Better Than Best
This was the mantra that shaped me from a very young age.
When a straight-A student (me) came home to an uneducated parent (George finished grade 6) with a report card most parents would frame, George didn’t quite know how to guide his firstborn.
So he asked,
“Are you the best in your class?”
“Yes.”
“Well then, you’ve got to be better than best.”
That phrase “better than best” lodged itself deep in my psyche. It drove me. It rewarded me. It also wrecked me.
There was no finish line. No moment of “enough.” Just the next thing to conquer.
The rude awakening came in architecture school, where I was surrounded by other straight-A students; many of them more worldly, more mature, more everything. I wasn’t the best anymore.

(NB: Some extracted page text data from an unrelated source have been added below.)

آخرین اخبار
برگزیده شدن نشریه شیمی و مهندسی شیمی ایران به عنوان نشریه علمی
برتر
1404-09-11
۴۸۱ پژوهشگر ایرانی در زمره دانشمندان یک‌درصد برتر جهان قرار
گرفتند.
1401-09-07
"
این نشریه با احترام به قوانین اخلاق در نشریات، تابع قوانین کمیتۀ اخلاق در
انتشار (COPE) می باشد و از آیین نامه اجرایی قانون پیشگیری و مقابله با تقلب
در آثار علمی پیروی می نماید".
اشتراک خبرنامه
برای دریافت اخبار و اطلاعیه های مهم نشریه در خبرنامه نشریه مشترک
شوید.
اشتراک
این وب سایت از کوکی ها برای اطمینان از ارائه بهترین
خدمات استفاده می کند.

And I didn’t know who I was without that title.
I don’t fault George. He was doing his best. He didn’t have a roadmap for raising a daughter who excelled in a world he didn’t understand. So he gave me the only compass he had: keep going.
And I did. Through degrees, promotions, titles, achievements. Through burnout, reinvention, and eventually, clarity.
It’s taken me a long time to understand that success isn’t what you achieve; it’s how you show up. How you treat your friends, your family, and strangers on the street. How you make the world better, starting with yourself.
That’s the journey I’m on now. Not chasing “better than best.” Just trying to be better than yesterday.